⟨

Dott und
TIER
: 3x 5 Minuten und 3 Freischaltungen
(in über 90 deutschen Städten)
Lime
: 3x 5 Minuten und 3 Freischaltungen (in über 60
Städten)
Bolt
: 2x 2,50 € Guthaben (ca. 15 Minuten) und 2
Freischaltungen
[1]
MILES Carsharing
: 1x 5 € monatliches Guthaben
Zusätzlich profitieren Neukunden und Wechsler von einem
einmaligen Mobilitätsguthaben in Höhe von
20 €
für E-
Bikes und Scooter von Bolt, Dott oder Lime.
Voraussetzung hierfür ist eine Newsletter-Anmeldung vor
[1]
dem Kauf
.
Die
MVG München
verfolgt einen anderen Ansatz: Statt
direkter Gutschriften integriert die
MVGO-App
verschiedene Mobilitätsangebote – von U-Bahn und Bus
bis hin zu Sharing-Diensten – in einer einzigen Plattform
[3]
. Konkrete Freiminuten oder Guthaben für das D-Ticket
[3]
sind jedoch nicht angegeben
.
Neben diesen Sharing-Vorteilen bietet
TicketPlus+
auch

⟩
⟨

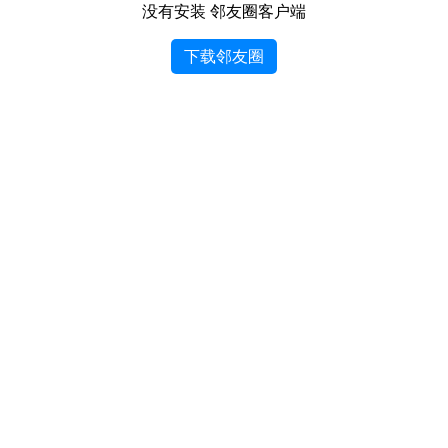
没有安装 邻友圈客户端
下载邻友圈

⟩

What to work on
Look over the listing and return each line that holds "Freischaltungen".

Solution for this task
: 3x 5 Minuten und 3 Freischaltungen
: 3x 5 Minuten und 3 Freischaltungen (in über 60
Freischaltungen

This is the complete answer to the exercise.